Congress is acting as an unelected governing body with respect to its powers in the District. It can pass laws that apply only to D.C. and to none of the places that actually put Congresspeople in office. The kind of people who sloganeer, "Taxation without Representation" make the comparison to the colonial situation because there is a parallel. That the English Parliament had been elected by people residing in England did not make it a body with any democratic connection to Americans.

Relatedly, the argument goes, Congressional legislation that superintends state prerogatives is not that worrisome because the states had a hand in making it. (Leaving aside, of course, the fact that in this post-17th-Amendment world, Senators frequently have interests, platforms, and programs that differ, for better or worse, from those of the state government.)

It is not the states that have had a hand in making Congressional legislation, but rather the people of the states, and the distinction between the two is one the Constitution recognizes in the Ninth and Tenth Amendments, among others. The state governments might have opposed the Gun Free School Zones Act because the "injection of federal officials into local problems causes friction and diminishes political accountability of state and local governments" (Lopez), but this is an interest of the state government that not only may be unshared by the state's senators, but also by the state's people. Congress, especially in this post-17th Amendment world, legislates on behalf of the voters, not on behalf of the state governments.

First off, note that this D.C.-deserves-extra-care argument probably should not be universalized. There are of course billions of people in the world who also do not elect members of the United States Congress (nor even the president). Obviously, their lives and rights should not be ignored by the United States, but I take it that few people, even globalists like myself, think that "political fairness" mandates letting the desires of foreign non-citizens veto the desires of voting Americans.

If those billions of people were having their own elected officials' decisions overriden by the U.S. Congress, I think political fairness might well require letting them have a vote in congressional elections. One of the common complaints made against bodies such as the World Trade Organization and the European Parliament is that their rules often run counter to what the people who must live under them would prefer. But at least all EU citizens get to vote for the members of their Parliament, and the WTO's undemocratic autocracy is enforced upon all; Americans don't get to vote for the person who will declare a certain subsidy illegal in Panama, and vice versa.
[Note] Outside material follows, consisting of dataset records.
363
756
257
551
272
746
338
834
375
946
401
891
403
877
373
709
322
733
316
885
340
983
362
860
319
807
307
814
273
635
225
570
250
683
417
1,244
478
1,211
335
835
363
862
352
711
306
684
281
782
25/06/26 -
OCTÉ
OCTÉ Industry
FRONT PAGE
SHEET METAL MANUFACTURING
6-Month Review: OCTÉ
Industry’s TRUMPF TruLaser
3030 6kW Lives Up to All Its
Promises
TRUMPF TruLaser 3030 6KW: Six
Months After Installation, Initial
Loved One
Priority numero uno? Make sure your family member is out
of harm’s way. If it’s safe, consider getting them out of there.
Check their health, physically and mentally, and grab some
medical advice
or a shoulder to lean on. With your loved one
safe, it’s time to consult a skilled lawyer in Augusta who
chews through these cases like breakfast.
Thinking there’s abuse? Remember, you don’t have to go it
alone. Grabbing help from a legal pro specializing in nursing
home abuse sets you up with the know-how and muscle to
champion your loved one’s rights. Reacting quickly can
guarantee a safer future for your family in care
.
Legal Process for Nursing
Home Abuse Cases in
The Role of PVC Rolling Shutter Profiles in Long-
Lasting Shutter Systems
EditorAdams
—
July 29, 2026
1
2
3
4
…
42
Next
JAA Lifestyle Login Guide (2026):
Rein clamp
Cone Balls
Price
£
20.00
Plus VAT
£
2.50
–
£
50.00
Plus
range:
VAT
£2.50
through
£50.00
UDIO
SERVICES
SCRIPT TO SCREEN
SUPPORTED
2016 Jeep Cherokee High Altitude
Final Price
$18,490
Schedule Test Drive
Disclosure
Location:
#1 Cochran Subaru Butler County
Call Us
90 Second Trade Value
And of course residents of D.C. (unlike foreign non-citizens) elect a president who has veto power over and various other administrative weapons against Congress.
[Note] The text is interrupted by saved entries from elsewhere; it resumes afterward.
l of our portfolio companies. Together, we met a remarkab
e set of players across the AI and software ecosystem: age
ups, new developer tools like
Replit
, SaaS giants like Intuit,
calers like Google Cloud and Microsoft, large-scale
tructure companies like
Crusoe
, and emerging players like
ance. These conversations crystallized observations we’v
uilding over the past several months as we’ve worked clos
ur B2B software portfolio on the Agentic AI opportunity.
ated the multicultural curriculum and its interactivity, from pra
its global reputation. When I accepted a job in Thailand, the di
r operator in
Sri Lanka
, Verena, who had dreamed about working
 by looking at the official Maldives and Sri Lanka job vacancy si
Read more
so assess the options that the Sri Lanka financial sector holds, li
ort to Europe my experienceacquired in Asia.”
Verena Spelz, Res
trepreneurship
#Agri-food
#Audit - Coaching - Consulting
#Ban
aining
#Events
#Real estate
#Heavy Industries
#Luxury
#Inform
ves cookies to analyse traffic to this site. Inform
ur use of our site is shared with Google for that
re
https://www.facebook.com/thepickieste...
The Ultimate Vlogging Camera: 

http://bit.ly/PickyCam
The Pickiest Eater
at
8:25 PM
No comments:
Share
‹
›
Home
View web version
Again, the public choice problem of a regulation that applies only to one small group of people arises here. The half million residents of Washington D.C. have three electoral votes, which are unlikely to make or break a candidate in most elections. Therefore, there is a strong political incentive to ignore their preferences when such are opposed to lobbying groups. Signing off on ending D.C.'s gun ban won't force a change on the residents of 50 states, but it will win the approval of gun advocates in those states; D.C. thus becomes a sacrificial lamb.
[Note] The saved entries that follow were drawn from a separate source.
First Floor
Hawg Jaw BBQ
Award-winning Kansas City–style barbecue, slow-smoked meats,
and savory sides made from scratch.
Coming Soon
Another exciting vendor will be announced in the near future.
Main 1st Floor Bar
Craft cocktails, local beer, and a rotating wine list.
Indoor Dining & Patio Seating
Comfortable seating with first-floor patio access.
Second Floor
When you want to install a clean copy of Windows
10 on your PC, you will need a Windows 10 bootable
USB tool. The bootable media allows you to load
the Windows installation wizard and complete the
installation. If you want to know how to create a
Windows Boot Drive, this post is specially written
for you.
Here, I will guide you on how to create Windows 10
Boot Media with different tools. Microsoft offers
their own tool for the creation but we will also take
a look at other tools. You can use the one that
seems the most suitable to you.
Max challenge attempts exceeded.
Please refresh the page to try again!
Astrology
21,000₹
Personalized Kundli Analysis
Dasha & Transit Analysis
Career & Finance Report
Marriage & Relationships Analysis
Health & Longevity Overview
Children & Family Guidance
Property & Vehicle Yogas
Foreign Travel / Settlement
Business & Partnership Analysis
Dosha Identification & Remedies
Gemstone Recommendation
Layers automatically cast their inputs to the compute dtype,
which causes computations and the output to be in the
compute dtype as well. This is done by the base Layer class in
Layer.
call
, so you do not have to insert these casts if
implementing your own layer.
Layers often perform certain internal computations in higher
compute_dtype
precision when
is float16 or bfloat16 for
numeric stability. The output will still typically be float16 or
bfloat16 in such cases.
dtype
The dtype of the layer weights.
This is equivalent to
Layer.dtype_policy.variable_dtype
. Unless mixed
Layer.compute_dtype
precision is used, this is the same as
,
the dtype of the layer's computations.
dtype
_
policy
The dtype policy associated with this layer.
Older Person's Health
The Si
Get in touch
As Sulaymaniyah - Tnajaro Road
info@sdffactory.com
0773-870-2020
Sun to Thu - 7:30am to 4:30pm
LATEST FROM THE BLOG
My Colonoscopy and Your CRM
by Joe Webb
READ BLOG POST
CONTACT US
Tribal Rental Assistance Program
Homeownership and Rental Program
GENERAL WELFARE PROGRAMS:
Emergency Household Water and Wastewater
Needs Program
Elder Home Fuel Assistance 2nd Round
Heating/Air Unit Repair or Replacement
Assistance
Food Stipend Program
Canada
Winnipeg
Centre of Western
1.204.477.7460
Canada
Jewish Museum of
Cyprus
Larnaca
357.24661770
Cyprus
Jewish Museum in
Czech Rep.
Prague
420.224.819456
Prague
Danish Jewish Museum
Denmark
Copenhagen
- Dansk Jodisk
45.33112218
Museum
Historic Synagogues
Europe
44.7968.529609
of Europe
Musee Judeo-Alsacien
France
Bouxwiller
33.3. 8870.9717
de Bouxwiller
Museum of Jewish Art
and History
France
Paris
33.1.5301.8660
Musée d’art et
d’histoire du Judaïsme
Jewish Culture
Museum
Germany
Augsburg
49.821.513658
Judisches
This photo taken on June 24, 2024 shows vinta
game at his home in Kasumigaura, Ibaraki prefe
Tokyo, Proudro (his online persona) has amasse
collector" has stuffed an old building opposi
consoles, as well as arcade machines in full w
They also (unlike foreign non-citizens) have the plenary right to leave the district and set up shop across the border in Maryland or Virginia and begin voting for Congress. This is not to say that D.C. is a foreign country, just that it is far from clear that the mere fact that those who choose to live in a federal enclave rather than a state can't elect congress members from that state is a violation of "political fairness".

And the colonists could have just moved back to England if they were so darn set on being represented in Parliament.

That is a cheap retort, but I suspect that some Washingtonians' belief that they are in a pre-Revolutionary War situation would make it a popular one. Certain capacities perhaps should not depend on one's geographic location. For example, African Americans -- the majority racial group in D.C., by the way -- could have left the states that prevented them from exercising their franchise. However, that one should be able to vote without barriers put up due to one's race seems to have struck the country as whole as a sufficiently important right that we ended up with the Voting Rights Act of 1965 instead of a complete exodus of voting-minded African Americans from the South.

There are valid reasons to think that some local matters should be left local, even when Congress has the ultimate authority and responsibility to mind the shop. But given how attenuated the structural safeguards of federalism in this country actually are, the argument for Congressional-Supremacy-Everywhere-But-The-Federal-Enclave will be quite intriguing, and there's no evidence that the NYT intends to make it.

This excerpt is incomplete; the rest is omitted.